Documentation

Understanding How Poly Works

Understand the different approaches Poly’s generative AI takes to produce 8K HD textures with 32-bit textures and how they work. Learn the difference between AI and traditional procedural texture generation. Compare and see how Poly is different to other generative AI tools.

How to use Poly?

There are two ways to generate textures with Poly, 1) a step-by-step iterative process through customized options and variations or 2) a one-shot workflow where AI combines all the individual steps to present you with one result.

Because AI generations and upscaling are separate processes, Poly recommends the step-by-step iterative workflow to customize and guide our AI to generate the best textures and PBR maps for your needs.
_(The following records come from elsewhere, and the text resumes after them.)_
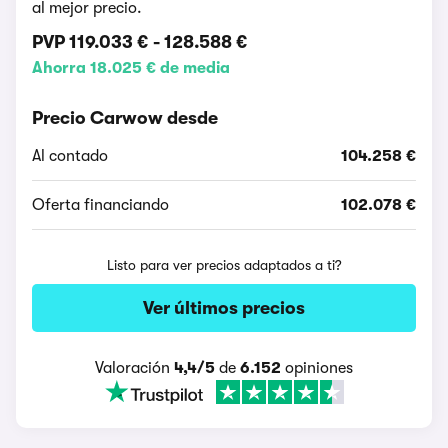
al mejor precio.
PVP
119.033 €
-
128.588 €
Ahorra 18.025 € de media
Precio Carwow desde
Al contado
104.258 €
Oferta financiando
102.078 €
Listo para ver precios adaptados a ti?
Ver últimos precios
Valoración
4,4/5
de
6.152
opiniones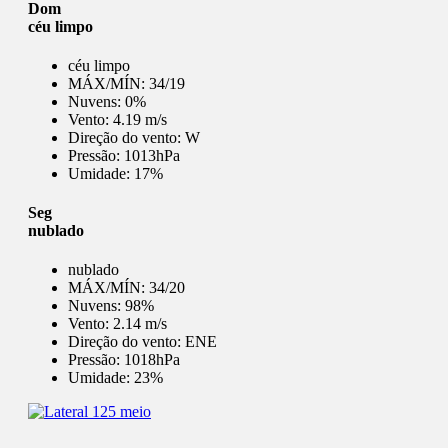
Dom
céu limpo
céu limpo
MÁX/MÍN:
34/19
Nuvens:
0%
Vento:
4.19 m/s
Direção do vento:
W
Pressão:
1013hPa
Umidade:
17%
Seg
nublado
nublado
MÁX/MÍN:
34/20
Nuvens:
98%
Vento:
2.14 m/s
Direção do vento:
ENE
Pressão:
1018hPa
Umidade:
23%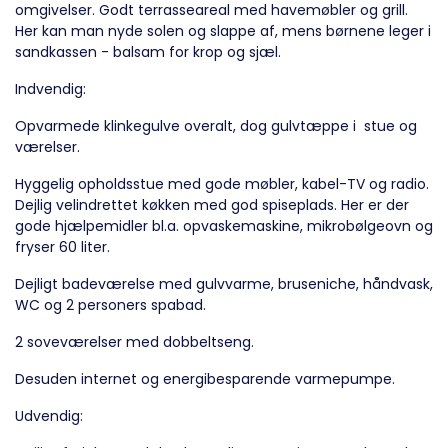
omgivelser. Godt terrasseareal med havemøbler og grill.
Her kan man nyde solen og slappe af, mens børnene leger i
sandkassen - balsam for krop og sjæl.
Indvendig:
Opvarmede klinkegulve overalt, dog gulvtæppe i stue og
værelser.
Hyggelig opholdsstue med gode møbler, kabel-TV og radio.
Dejlig velindrettet køkken med god spiseplads. Her er der
gode hjælpemidler bl.a. opvaskemaskine, mikrobølgeovn og
fryser 60 liter.
Dejligt badeværelse med gulvvarme, bruseniche, håndvask,
WC og 2 personers spabad.
2 soveværelser med dobbeltseng.
Desuden internet og energibesparende varmepumpe.
Udvendig: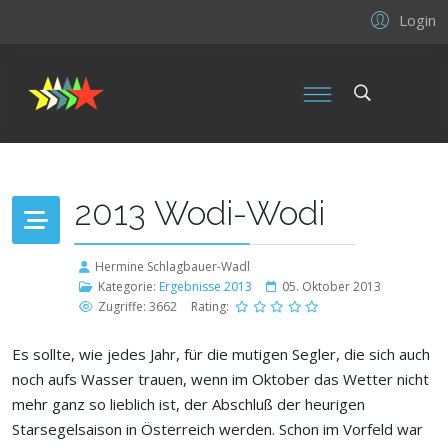
Login
2013 Wodi-Wodi
Hermine Schlagbauer-Wadl
Kategorie:
Ergebnisse 2013
05. Oktober 2013
Zugriffe: 3662
Rating:
Es sollte, wie jedes Jahr, für die mutigen Segler, die sich auch
noch aufs Wasser trauen, wenn im Oktober das Wetter nicht
mehr ganz so lieblich ist, der Abschluß der heurigen
Starsegelsaison in Österreich werden. Schon im Vorfeld war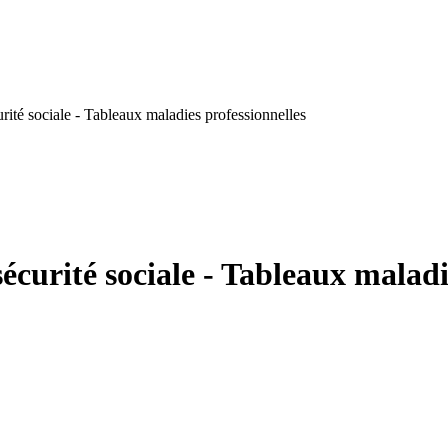
rité sociale - Tableaux maladies professionnelles
écurité sociale - Tableaux maladi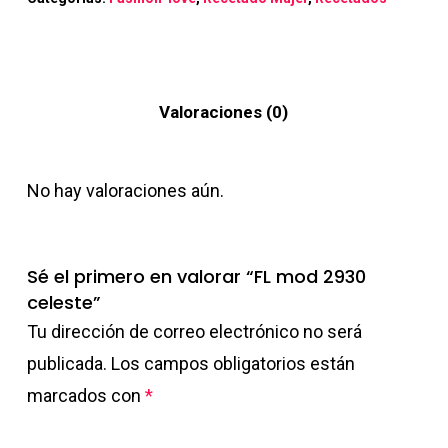
Valoraciones (0)
No hay valoraciones aún.
Sé el primero en valorar “FL mod 2930
celeste”
Tu dirección de correo electrónico no será
publicada.
Los campos obligatorios están
marcados con
*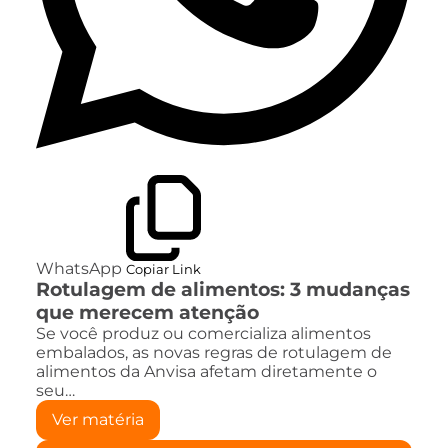
WhatsApp
Copiar Link
Rotulagem de alimentos: 3 mudanças
que merecem atenção
Se você produz ou comercializa alimentos
embalados, as novas regras de rotulagem de
alimentos da Anvisa afetam diretamente o
seu…
Ver matéria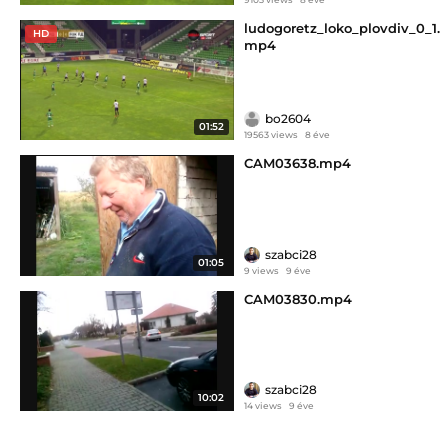
ludogoretz_loko_plovdiv_0_1.
HD
mp4
bo2604
01:52
19563 views
8 éve
CAM03638.mp4
szabci28
01:05
9 views
9 éve
CAM03830.mp4
szabci28
10:02
14 views
9 éve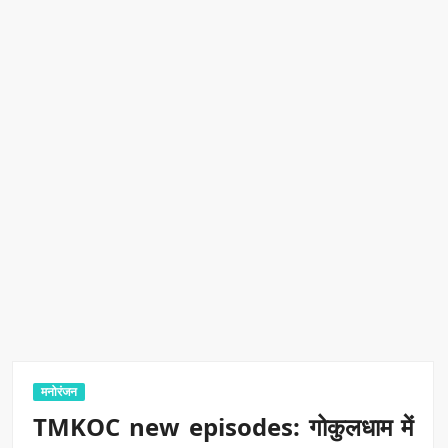
मनोरंजन
TMKOC new episodes: गोकुलधाम में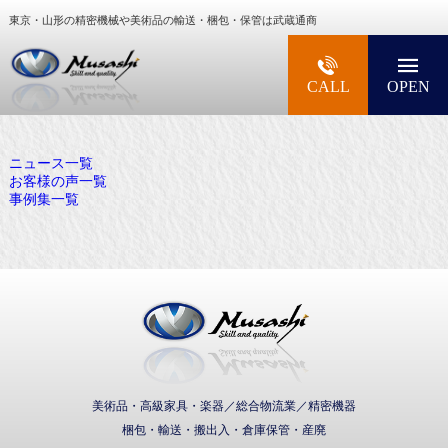
東京・山形の精密機械や美術品の輸送・梱包・保管は武蔵通商
大型精密機械・美術品・高級楽器の梱包・輸送な
CALL
OPEN
ニュース一覧
お客様の声一覧
事例集一覧
武蔵通商株式会社
美術品・高級家具・楽器／総合物流業／精密機器
梱包・輸送・搬出入・倉庫保管・産廃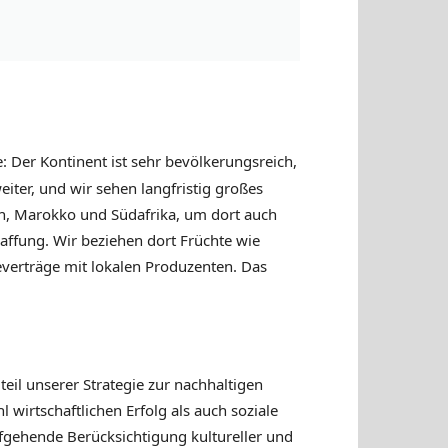
e: Der Kontinent ist sehr bevölkerungsreich,
eiter, und wir sehen langfristig großes
ien, Marokko und Südafrika, um dort auch
haffung. Wir beziehen dort Früchte wie
verträge mit lokalen Produzenten. Das
eil unserer Strategie zur nachhaltigen
wirtschaftlichen Erfolg als auch soziale
iefgehende Berücksichtigung kultureller und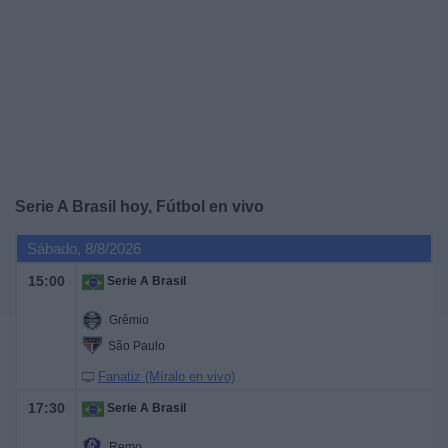
Noticias
Widget
Serie A Brasil hoy, Fútbol en vivo
Sábado, 8/8/2026
15:00
Serie A Brasil
Grêmio
São Paulo
Fanatiz (Míralo en vivo)
17:30
Serie A Brasil
Remo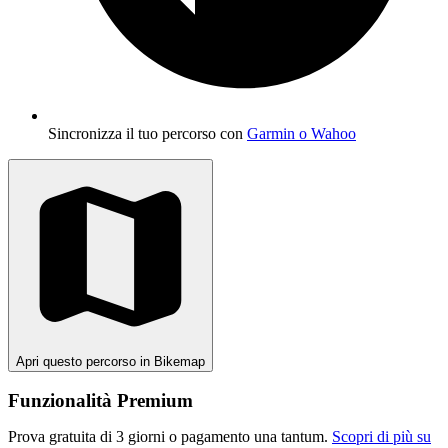
Sincronizza il tuo percorso con
Garmin o Wahoo
Apri questo percorso in Bikemap
Funzionalità Premium
Prova gratuita di 3 giorni o pagamento una tantum.
Scopri di più su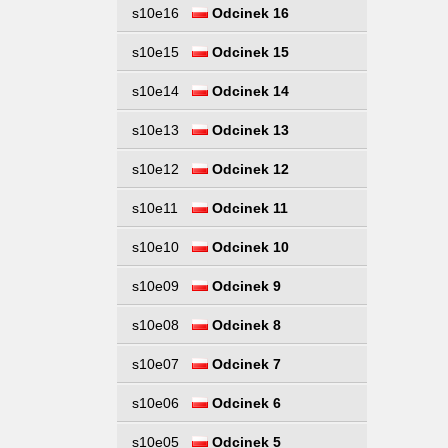
s10e16
Odcinek 16
s10e15
Odcinek 15
s10e14
Odcinek 14
s10e13
Odcinek 13
s10e12
Odcinek 12
s10e11
Odcinek 11
s10e10
Odcinek 10
s10e09
Odcinek 9
s10e08
Odcinek 8
s10e07
Odcinek 7
s10e06
Odcinek 6
s10e05
Odcinek 5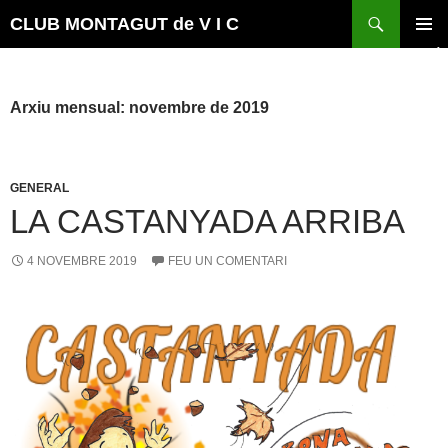
Vés
Cerca
CLUB MONTAGUT de V I C
al
MENÚ
contingut
PRINCI
Arxiu mensual: novembre de 2019
GENERAL
LA CASTANYADA ARRIBA
4 NOVEMBRE 2019
FEU UN COMENTARI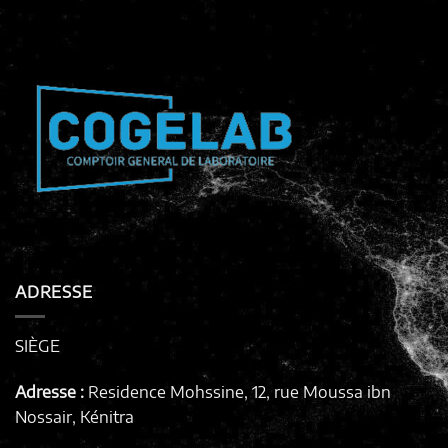
ADRESSE
SIÈGE
Adresse :
Residence Mohssine, 12, rue Moussa ibn
Nossair, Kénitra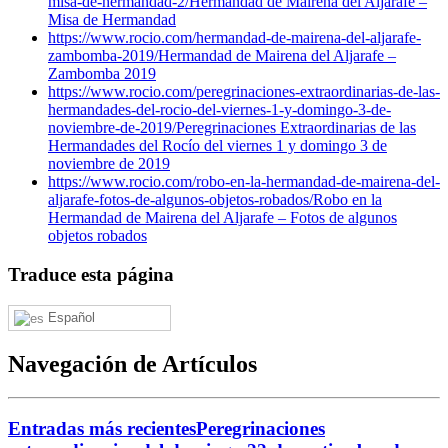
misa-de-hermandad-2/
Hermandad de Mairena del Aljarafe –
Misa de Hermandad
https://www.rocio.com/hermandad-de-mairena-del-aljarafe-
zambomba-2019/
Hermandad de Mairena del Aljarafe –
Zambomba 2019
https://www.rocio.com/peregrinaciones-extraordinarias-de-las-
hermandades-del-rocio-del-viernes-1-y-domingo-3-de-
noviembre-de-2019/
Peregrinaciones Extraordinarias de las
Hermandades del Rocío del viernes 1 y domingo 3 de
noviembre de 2019
https://www.rocio.com/robo-en-la-hermandad-de-mairena-del-
aljarafe-fotos-de-algunos-objetos-robados/
Robo en la
Hermandad de Mairena del Aljarafe – Fotos de algunos
objetos robados
Traduce esta página
Español
Navegación de Artículos
Entradas más recientes
Peregrinaciones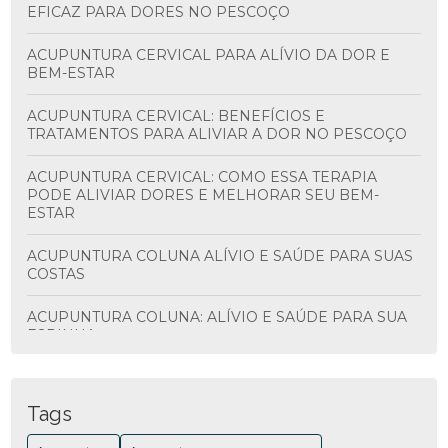
EFICAZ PARA DORES NO PESCOÇO
ACUPUNTURA CERVICAL PARA ALÍVIO DA DOR E
BEM-ESTAR
ACUPUNTURA CERVICAL: BENEFÍCIOS E
TRATAMENTOS PARA ALIVIAR A DOR NO PESCOÇO
ACUPUNTURA CERVICAL: COMO ESSA TERAPIA
PODE ALIVIAR DORES E MELHORAR SEU BEM-
ESTAR
ACUPUNTURA COLUNA ALÍVIO E SAÚDE PARA SUAS
COSTAS
ACUPUNTURA COLUNA: ALÍVIO E SAÚDE PARA SUA
ESPINHA
ACUPUNTURA COLUNA: BENEFÍCIOS E
TRATAMENTOS
Tags
ACUPUNTURA COLUNA: BENEFÍCIOS E COMO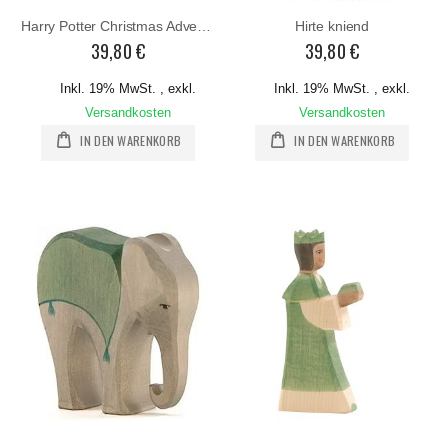
Harry Potter Christmas Adventskalender Popup
Hirte kniend
39,80 €
39,80 €
Inkl. 19% MwSt.
,
exkl.
Inkl. 19% MwSt.
,
exkl.
Versandkosten
Versandkosten
IN DEN WARENKORB
IN DEN WARENKORB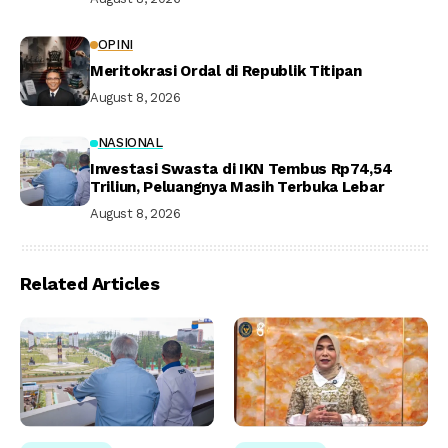
OPINI
Meritokrasi Ordal di Republik Titipan
August 8, 2026
NASIONAL
Investasi Swasta di IKN Tembus Rp74,54
Triliun, Peluangnya Masih Terbuka Lebar
August 8, 2026
Related Articles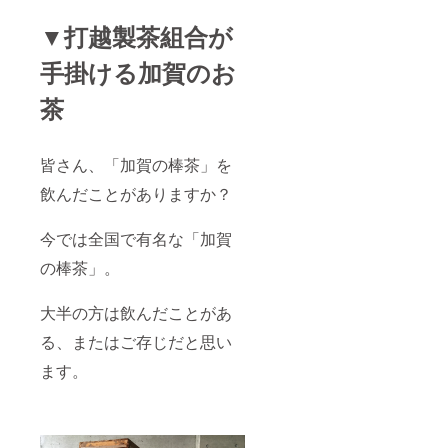
菓子を
望の体
ちょう
る場合
がお部
径
イメー
験時間
令和２
は使用
▼打越製茶組合が
屋を華
155mm
ジして
をお知
年度
を中止
やかに
おり、
らせく
プレミ
してく
してく
手掛ける加賀のお
実際に
ださ
アム石
ださ
れま
お菓子
い。 ＊
川ブラ
い。 ・
す。 人
屋さん
茶
体験す
ンド製
芳香液
と違
で使用
るお時
品 認
が床や
う、ひ
されて
間にな
定 ２０
家具、
と味違
いた金
られま
２０
衣類等
うお部
花糖の
皆さん、「加賀の棒茶」を
した
年 お
に付着
屋空間
型を３D
ら、引
もてな
すると
に。
飲んだことがありますか？
スキャ
換券を
しセレ
シミや
ンして
お持ち
クショ
変色の
型を設
になり
ン
原因と
今では全国で有名な「加賀
計、製
体験会
IT・エ
なる場
作して
場まで
の棒茶」。
レクト
合があ
おりま
お越し
ロニク
ります
す。
くださ
ス 受
のでご
【デザ
い。
大半の方は飲んだことがあ
賞 つな
注意く
イン】
【体験
いで置
ださ
福梅／
る、またはご存じだと思い
所要時
くだ
い。
小梅／
間】 60
け。 ス
【内容
ます。
蓮／亀
分～90
タンド
量】
甲／小
分
型なの
50mL
紋 【カ
で縦で
【成
ラー】
も横で
分】エ
ホワイ
も充電
タノー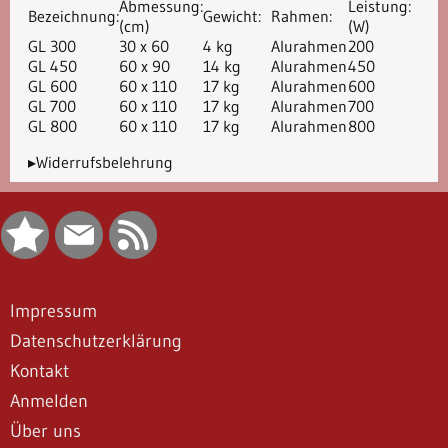
Abmessung:
Leistung:
Bezeichnung:
Gewicht:
Rahmen:
(cm)
(W)
GL 300
30 x 60
4 kg
Alurahmen
200
GL 450
60 x 90
14 kg
Alurahmen
450
GL 600
60 x 110
17 kg
Alurahmen
600
GL 700
60 x 110
17 kg
Alurahmen
700
GL 800
60 x 110
17 kg
Alurahmen
800
▸Widerrufsbelehrung
Impressum
Datenschutzerklärung
Kontakt
Anmelden
Über uns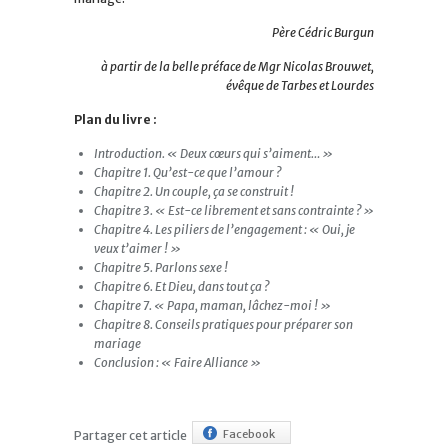
Père Cédric Burgun
à partir de la belle préface de Mgr Nicolas Brouwet,
évêque de Tarbes et Lourdes
Plan du livre :
Introduction. « Deux cœurs qui s’aiment… »
Chapitre 1. Qu’est-ce que l’amour ?
Chapitre
2. Un couple, ça se construit !
Chapitre
3. « Est-ce librement et sans contrainte ? »
Chapitre
4. Les piliers de l’engagement : « Oui, je
veux t’aimer ! »
Chapitre
5. Parlons sexe !
Chapitre
6. Et Dieu, dans tout ça ?
Chapitre
7. « Papa, maman, lâchez-moi ! »
Chapitre
8. Conseils pratiques pour préparer son
mariage
Conclusion : « Faire Alliance »
Facebook
Partager cet article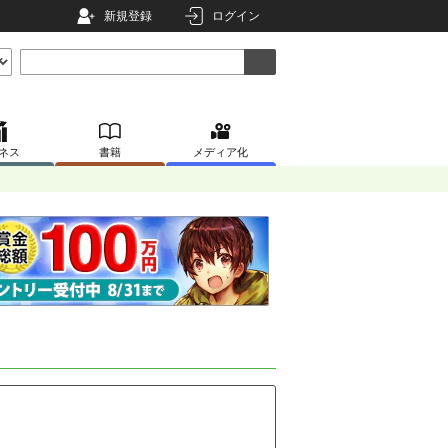
新規登録
ログイン
ネス
書籍
メディア化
In general, we recommend the following process:

  1. Make Patches in low-res for quick iterations and review
  2. Make Seamless if you need tile-able textures
  3. Upscale Texture
  4. Select a material and Generate PBR Maps

On the other hand, Quick Generate is available to generate an 8K texture with 32-bit PBRs in one shot. However, the system will default to select the first patch generated and immediately making it seamless and upscaling it to 8K without any modifications. It’s likely that you will get a result but to improve the quality, please iterate through our step-by-step detailed workflow.

Besides the above mentioned 2 text-prompt-based approaches, Poly also allows you to Upload Image and use it as bases for the new textures. You can make these pictures seamless, upscale, and Generate PBR Maps after uploading.

Color Scheme

The interface of Poly’s texture editor is organized into 3 distinctive groups of functions that also reflect the different modes Poly’s AI operates in to generate HD tile-able texture with 32-bit PBR Maps.

Purple

Located in the top section of the left-side Toolbar. Represents a one-shot generation process to go directly from a text prompt to an 8K HD texture with 32-bit PBR maps.

Green

Located in the middle section of the left-side Toolbar. This group of functions all center around color maps, from generation to seamless conversion to upscaling. In the Dock viewer, when a Render Map is selected, the border will also turn green.

Fucshia

Located at the bottom section of the left-side Toolbar. Represents PBR maps generation. In the Dock viewer, when any of the PBR maps is selected, the border will also turn Fucshia.

PBR Maps: What are they and how do they work?

Maps

Color (Albedo)

A flat light image file that has been adjusted to remove shading, lighting, shadows, etc. This file determines the color of your texture and can be exported into other 3D tools for color finetuning if needed.

Normal

A normal map will add texture depth and can help create high detail bumps and dents.

Height (Displacement)

Similar to a normal map, the height/displacement map provides depth information for your texture. However, it creates more dramatic surface depth renderings as it actually adds data to the 3D mesh.

Ambient Occlusion

An AO map adds shadows to occluded portions of the texture with crevices, adding more realistic details.

Roughness

A roughness map determines how rough or smooth a texture is and how light is spread across your surface.

Metalness

A metalness map determines how much a surface reflects its surroundings.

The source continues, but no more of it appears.